──────── Data records

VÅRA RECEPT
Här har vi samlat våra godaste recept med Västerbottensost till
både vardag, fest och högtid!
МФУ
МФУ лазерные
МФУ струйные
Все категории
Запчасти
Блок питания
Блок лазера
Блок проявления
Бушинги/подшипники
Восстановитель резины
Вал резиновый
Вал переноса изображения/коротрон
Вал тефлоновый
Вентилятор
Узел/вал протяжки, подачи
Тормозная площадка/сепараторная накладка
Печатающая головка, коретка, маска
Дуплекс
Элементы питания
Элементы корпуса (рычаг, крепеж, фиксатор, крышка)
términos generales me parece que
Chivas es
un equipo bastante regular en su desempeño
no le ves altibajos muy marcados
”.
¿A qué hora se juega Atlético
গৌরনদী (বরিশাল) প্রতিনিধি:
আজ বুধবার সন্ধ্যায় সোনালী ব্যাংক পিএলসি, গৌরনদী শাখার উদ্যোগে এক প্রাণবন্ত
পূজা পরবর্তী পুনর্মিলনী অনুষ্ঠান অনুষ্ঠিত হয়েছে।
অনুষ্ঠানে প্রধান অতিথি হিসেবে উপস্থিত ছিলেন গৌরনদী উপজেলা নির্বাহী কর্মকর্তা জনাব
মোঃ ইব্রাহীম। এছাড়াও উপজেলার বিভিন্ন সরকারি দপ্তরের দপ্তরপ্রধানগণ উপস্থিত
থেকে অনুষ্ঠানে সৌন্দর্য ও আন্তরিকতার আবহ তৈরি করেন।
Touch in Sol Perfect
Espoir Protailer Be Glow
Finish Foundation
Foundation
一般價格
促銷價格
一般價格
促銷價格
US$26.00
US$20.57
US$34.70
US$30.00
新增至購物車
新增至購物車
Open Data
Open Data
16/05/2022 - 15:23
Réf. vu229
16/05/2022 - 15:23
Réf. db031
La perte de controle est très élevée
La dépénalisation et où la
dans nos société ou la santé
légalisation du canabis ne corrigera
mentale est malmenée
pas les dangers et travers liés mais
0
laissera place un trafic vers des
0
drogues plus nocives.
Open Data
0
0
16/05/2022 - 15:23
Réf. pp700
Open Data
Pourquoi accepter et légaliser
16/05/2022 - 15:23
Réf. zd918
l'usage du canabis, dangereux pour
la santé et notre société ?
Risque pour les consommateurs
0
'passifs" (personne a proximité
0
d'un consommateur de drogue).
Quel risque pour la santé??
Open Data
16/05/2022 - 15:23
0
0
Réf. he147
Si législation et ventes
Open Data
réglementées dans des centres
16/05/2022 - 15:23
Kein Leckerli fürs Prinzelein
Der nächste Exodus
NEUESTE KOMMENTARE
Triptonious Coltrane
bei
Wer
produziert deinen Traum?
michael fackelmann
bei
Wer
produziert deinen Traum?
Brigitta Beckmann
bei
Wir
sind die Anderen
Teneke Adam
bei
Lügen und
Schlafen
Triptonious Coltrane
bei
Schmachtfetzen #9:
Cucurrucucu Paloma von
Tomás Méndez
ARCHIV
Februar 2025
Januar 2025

────────────────

Exercise requirements:
All of the data above needs to be given again exactly.

Written reply:
VÅRA RECEPT
Här har vi samlat våra godaste recept med Västerbottensost till
både vardag, fest och högtid!
МФУ
МФУ лазерные
МФУ струйные
Все категории
Запчасти
Блок питания
Блок лазера
Блок проявления
Бушинги/подшипники
Восстановитель резины
Вал резиновый
Вал переноса изображения/коротрон
Вал тефлоновый
Вентилятор
Узел/вал протяжки, подачи
Тормозная площадка/сепараторная накладка
Печатающая головка, коретка, маска
Дуплекс
Элементы питания
Элементы корпуса (рычаг, крепеж, фиксатор, крышка)
términos generales me parece que
Chivas es
un equipo bastante regular en su desempeño
no le ves altibajos muy marcados
”.
¿A qué hora se juega Atlético
গৌরনদী (বরিশাল) প্রতিনিধি:
আজ বুধবার সন্ধ্যায় সোনালী ব্যাংক পিএলসি, গৌরনদী শাখার উদ্যোগে এক প্রাণবন্ত
পূজা পরবর্তী পুনর্মিলনী অনুষ্ঠান অনুষ্ঠিত হয়েছে।
অনুষ্ঠানে প্রধান অতিথি হিসেবে উপস্থিত ছিলেন গৌরনদী উপজেলা নির্বাহী কর্মকর্তা জনাব
মোঃ ইব্রাহীম। এছাড়াও উপজেলার বিভিন্ন সরকারি দপ্তরের দপ্তরপ্রধানগণ উপস্থিত
থেকে অনুষ্ঠানে সৌন্দর্য ও আন্তরিকতার আবহ তৈরি করেন।
Touch in Sol Perfect
Espoir Protailer Be Glow
Finish Foundation
Foundation
一般價格
促銷價格
一般價格
促銷價格
US$26.00
US$20.57
US$34.70
US$30.00
新增至購物車
新增至購物車
Open Data
Open Data
16/05/2022 - 15:23
Réf. vu229
16/05/2022 - 15:23
Réf. db031
La perte de controle est très élevée
La dépénalisation et où la
dans nos société ou la santé
légalisation du canabis ne corrigera
mentale est malmenée
pas les dangers et travers liés mais
0
laissera place un trafic vers des
0
drogues plus nocives.
Open Data
0
0
16/05/2022 - 15:23
Réf. pp700
Open Data
Pourquoi accepter et légaliser
16/05/2022 - 15:23
Réf. zd918
l'usage du canabis, dangereux pour
la santé et notre société ?
Risque pour les consommateurs
0
'passifs" (personne a proximité
0
d'un consommateur de drogue).
Quel risque pour la santé??
Open Data
16/05/2022 - 15:23
0
0
Réf. he147
Si législation et ventes
Open Data
réglementées dans des centres
16/05/2022 - 15:23
Kein Leckerli fürs Prinzelein
Der nächste Exodus
NEUESTE KOMMENTARE
Triptonious Coltrane
bei
Wer
produziert deinen Traum?
michael fackelmann
bei
Wer
produziert deinen Traum?
Brigitta Beckmann
bei
Wir
sind die Anderen
Teneke Adam
bei
Lügen und
Schlafen
Triptonious Coltrane
bei
Schmachtfetzen #9:
Cucurrucucu Paloma von
Tomás Méndez
ARCHIV
Februar 2025
Januar 2025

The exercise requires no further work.